Dear all,
I would like to know your opinions about some optimizations
of Viterbi decoder, which were already discussed previously.
First of all, I would like to share some benchmarking results.
I used the test cases ("osmo-conv-test"), written by Tom Tsou,
to ensure that SIMD optimization is integrated correctly. And,
shortly speaking, the results are almost equal. Older version
of decoder is a little bit faster, but I think it's because
one is being compiled with "-march=native".
Returning back to the subject, as we allocate and free some
memory on every osmo_conv_decode_acc() call, what may happen
very frequently and tear down performance on some hardware,
there was the following suggestions:
1) Use static memory allocation where it's possible.
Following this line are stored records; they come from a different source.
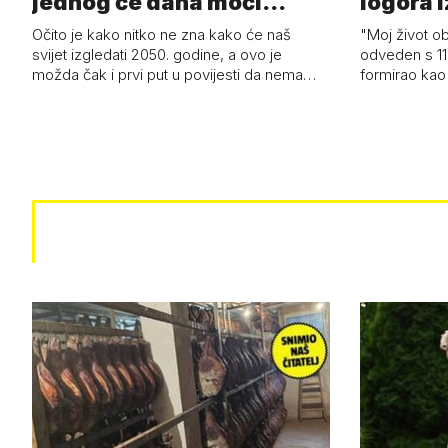
jednog će dana moći
logora i
razviti i superl…
Očito je kako nitko ne zna kako će naš
"Moj život ob
svijet izgledati 2050. godine, a ovo je
odveden s 11
možda čak i prvi put u povijesti da nema…
formirao kao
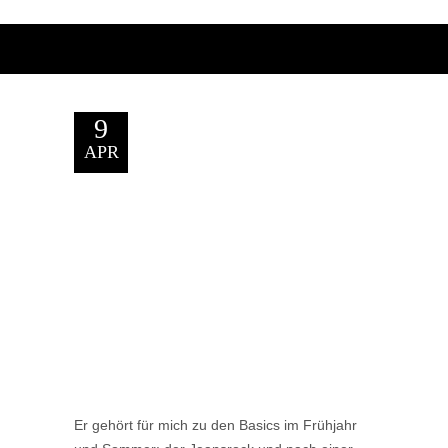
9
APR
Er gehört für mich zu den Basics im Frühjahr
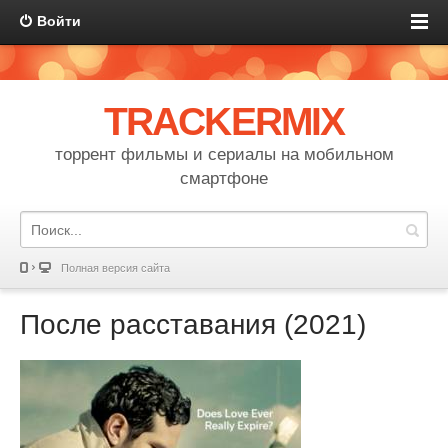
Войти
TRACKERMIX
торрент фильмы и сериалы на мобильном
смартфоне
Полная версия сайта
После расставания (2021)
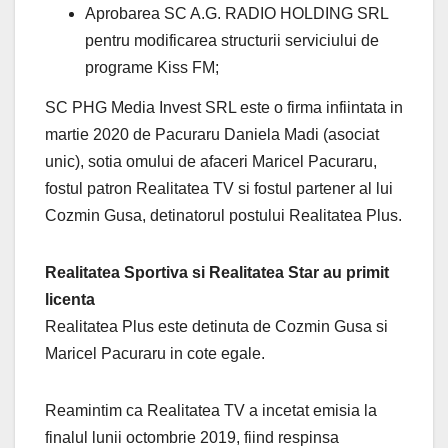
Aprobarea SC A.G. RADIO HOLDING SRL
pentru modificarea structurii serviciului de
programe Kiss FM;
SC PHG Media Invest SRL este o firma infiintata in
martie 2020 de Pacuraru Daniela Madi (asociat
unic), sotia omului de afaceri Maricel Pacuraru,
fostul patron Realitatea TV si fostul partener al lui
Cozmin Gusa, detinatorul postului Realitatea Plus.
Realitatea Sportiva si Realitatea Star au primit
licenta
Realitatea Plus este detinuta de Cozmin Gusa si
Maricel Pacuraru in cote egale.
Reamintim ca Realitatea TV a incetat emisia la
finalul lunii octombrie 2019, fiind respinsa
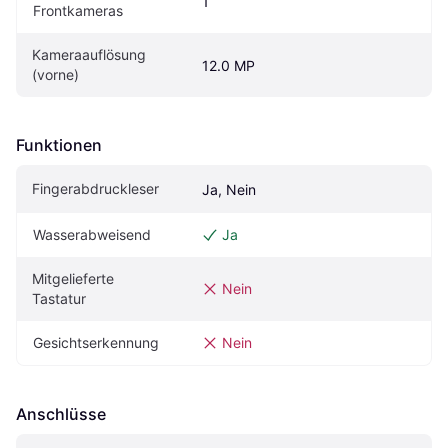
1
Frontkameras
Kameraauflösung 
12.0 MP
(vorne)
Funktionen
Fingerabdruckleser
Ja, Nein
Wasserabweisend
Ja
Mitgelieferte 
Nein
Tastatur
Gesichtserkennung
Nein
Anschlüsse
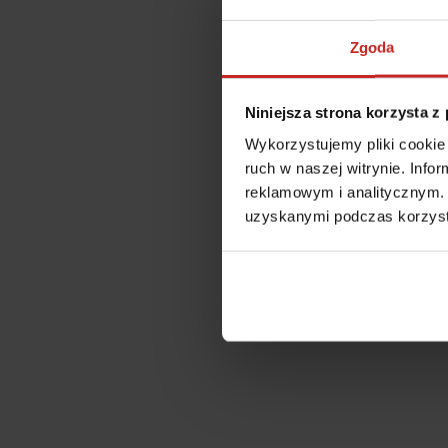
Zgoda
Niniejsza strona korzysta z
Wykorzystujemy pliki cookie 
ruch w naszej witrynie. Inf
reklamowym i analitycznym. 
uzyskanymi podczas korzysta
Application error:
2) Use talloc for dynamic allocation.
3) Internal caching:
Fri May 9 18:23:03 UTC 2014, Tom Tsou wrote:
Internal caching was in the original implementation,
but
stripped from the submitted version mainly for simplicity
and avoiding the need for global variables, though we seem
to be having that discussion anyway ;-) The trellis values
can be cached based on pointer or hashed code. That works well
until threading is involved and cache access needs to be locked.
Those are features I need, but can probably be ignored in this
case.
Again, I think the API should be kept intact. Internal caching,
can be a topic for later discussion.
So, I am open for your ideas, opinions and remarks.
With best regards,
Vadim Yanitskiy.